Everything from the line containing "Look at this" through the last line of the data below should be given again exactly, both end lines included and nothing more.

───── Information given

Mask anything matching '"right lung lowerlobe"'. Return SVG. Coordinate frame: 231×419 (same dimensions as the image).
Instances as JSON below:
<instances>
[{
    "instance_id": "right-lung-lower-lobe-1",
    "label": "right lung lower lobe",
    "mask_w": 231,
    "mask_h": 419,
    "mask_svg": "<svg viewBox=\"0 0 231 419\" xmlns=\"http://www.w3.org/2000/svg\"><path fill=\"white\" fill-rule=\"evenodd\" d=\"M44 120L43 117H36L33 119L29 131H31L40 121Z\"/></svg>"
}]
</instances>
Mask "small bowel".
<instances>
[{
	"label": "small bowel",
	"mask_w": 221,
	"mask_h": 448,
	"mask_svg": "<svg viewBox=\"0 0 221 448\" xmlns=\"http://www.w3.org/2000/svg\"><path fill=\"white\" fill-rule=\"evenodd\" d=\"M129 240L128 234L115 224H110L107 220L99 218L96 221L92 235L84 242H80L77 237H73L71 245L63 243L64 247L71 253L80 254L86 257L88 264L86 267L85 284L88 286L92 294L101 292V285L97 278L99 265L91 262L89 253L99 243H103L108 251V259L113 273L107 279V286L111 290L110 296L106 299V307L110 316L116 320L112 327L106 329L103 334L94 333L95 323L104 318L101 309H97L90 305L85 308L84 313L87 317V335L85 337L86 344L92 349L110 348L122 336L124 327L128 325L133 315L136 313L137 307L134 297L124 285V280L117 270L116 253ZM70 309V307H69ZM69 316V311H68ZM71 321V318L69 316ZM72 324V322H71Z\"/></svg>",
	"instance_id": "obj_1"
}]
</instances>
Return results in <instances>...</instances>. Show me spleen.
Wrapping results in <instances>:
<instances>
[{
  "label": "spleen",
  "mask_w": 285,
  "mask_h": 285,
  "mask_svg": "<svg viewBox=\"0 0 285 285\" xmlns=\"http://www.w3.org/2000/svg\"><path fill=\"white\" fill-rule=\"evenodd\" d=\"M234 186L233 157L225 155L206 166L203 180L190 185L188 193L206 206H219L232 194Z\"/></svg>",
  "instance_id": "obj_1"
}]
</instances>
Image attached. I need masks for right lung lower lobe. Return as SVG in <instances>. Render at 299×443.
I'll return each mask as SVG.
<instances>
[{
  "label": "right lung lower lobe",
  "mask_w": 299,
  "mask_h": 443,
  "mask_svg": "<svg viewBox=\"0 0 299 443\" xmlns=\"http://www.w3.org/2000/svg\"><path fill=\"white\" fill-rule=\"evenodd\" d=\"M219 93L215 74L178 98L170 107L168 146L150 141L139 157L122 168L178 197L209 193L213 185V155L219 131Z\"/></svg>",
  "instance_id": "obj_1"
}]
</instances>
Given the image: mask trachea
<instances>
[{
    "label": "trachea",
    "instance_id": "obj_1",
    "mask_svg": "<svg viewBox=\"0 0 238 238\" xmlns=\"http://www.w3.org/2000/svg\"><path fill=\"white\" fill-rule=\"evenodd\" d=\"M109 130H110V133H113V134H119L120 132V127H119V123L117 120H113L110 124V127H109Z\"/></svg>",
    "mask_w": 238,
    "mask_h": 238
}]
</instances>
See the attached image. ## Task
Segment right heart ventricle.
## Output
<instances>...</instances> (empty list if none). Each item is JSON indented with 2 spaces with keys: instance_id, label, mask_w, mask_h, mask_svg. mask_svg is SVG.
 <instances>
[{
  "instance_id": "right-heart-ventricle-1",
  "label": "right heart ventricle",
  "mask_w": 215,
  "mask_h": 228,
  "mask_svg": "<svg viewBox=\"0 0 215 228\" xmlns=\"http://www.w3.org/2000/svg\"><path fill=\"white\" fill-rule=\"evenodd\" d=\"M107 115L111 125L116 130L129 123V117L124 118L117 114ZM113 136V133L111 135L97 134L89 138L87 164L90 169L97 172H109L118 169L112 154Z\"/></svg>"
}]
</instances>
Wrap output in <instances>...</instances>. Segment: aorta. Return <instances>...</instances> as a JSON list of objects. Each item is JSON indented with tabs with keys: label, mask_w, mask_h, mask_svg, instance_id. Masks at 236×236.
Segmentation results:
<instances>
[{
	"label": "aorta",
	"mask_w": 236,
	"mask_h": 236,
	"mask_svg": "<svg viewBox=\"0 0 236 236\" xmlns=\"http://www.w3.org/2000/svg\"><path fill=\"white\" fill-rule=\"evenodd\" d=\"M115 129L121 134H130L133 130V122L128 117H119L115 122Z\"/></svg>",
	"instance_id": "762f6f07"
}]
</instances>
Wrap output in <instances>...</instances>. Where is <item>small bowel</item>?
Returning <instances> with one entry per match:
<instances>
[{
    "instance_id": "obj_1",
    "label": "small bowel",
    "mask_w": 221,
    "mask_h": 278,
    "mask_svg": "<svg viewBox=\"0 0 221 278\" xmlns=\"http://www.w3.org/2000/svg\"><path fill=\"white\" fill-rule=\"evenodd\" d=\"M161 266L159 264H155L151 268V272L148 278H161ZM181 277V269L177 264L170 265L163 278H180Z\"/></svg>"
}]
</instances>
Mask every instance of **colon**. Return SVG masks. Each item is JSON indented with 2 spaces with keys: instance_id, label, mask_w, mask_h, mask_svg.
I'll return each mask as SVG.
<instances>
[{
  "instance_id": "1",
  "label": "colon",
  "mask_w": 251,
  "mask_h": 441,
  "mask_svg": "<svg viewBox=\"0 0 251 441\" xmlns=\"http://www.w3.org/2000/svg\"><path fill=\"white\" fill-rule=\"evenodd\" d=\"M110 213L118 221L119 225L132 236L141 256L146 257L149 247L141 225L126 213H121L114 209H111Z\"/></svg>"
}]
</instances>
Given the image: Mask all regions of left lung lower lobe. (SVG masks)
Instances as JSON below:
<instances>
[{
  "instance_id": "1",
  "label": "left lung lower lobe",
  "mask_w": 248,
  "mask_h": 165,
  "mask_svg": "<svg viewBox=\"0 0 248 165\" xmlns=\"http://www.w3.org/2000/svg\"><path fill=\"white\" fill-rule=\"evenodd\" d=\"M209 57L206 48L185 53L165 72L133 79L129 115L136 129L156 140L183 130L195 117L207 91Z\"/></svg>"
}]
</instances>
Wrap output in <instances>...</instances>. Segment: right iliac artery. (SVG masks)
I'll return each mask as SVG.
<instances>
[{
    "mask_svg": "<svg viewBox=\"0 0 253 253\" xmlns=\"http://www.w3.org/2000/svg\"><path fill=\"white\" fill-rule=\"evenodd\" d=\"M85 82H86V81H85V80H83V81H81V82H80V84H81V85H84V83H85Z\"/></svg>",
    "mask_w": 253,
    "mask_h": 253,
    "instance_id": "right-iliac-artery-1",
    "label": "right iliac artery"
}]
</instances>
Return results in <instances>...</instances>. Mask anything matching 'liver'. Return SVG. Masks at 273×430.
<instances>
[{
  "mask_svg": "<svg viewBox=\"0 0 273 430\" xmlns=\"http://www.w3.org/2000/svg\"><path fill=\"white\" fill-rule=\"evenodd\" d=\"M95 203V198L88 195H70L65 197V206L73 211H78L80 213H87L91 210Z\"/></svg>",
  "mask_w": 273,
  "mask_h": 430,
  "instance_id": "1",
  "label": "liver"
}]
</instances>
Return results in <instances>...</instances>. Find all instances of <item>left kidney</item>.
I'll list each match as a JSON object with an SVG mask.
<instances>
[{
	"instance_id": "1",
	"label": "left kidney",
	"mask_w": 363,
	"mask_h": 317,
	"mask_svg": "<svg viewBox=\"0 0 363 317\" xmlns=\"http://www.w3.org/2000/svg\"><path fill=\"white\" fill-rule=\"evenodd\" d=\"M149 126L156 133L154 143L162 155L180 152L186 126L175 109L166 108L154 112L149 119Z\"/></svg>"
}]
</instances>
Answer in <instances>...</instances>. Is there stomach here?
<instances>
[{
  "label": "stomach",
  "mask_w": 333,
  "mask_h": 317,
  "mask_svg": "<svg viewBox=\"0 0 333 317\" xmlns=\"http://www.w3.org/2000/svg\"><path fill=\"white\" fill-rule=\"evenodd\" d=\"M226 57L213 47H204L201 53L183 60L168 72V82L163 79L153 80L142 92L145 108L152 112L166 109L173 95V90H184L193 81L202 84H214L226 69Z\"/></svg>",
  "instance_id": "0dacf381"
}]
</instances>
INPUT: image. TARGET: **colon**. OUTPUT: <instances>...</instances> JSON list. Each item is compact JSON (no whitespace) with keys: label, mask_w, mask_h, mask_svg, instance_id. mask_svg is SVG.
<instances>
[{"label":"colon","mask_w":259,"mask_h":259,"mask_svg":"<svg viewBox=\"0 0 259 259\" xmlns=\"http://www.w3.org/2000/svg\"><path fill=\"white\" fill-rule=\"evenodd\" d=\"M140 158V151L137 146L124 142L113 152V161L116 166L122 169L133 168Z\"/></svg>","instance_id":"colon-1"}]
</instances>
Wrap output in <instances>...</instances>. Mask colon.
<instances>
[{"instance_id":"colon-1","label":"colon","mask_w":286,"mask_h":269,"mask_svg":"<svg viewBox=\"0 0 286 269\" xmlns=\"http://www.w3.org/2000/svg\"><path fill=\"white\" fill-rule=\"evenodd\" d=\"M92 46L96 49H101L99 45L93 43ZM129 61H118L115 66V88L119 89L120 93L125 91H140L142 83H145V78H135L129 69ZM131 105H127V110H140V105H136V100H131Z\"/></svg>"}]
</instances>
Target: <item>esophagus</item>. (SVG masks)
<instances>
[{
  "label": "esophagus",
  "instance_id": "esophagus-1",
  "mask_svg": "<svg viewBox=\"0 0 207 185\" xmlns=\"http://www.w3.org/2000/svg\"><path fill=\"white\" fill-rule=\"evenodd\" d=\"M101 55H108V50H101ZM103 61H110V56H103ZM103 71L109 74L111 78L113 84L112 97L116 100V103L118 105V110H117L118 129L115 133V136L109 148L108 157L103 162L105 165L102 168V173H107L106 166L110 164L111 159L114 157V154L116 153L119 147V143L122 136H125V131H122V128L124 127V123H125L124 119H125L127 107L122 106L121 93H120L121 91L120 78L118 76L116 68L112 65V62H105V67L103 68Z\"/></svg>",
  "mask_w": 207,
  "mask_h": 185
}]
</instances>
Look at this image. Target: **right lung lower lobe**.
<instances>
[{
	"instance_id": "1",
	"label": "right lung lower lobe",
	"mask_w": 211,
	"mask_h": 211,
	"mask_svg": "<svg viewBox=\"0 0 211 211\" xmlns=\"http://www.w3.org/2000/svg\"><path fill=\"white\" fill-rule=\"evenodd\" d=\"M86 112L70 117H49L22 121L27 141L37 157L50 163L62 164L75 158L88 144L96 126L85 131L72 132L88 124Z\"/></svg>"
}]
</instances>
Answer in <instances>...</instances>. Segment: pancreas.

──────────

◆ Response:
Look at this image. Target: **right lung lower lobe**.
<instances>
[{
	"instance_id": "1",
	"label": "right lung lower lobe",
	"mask_w": 211,
	"mask_h": 211,
	"mask_svg": "<svg viewBox=\"0 0 211 211\" xmlns=\"http://www.w3.org/2000/svg\"><path fill=\"white\" fill-rule=\"evenodd\" d=\"M86 112L70 117H49L22 121L27 141L37 157L50 163L62 164L75 158L88 144L96 126L85 131L72 132L88 124Z\"/></svg>"
}]
</instances>
Answer in <instances>...</instances>. Segment: pancreas.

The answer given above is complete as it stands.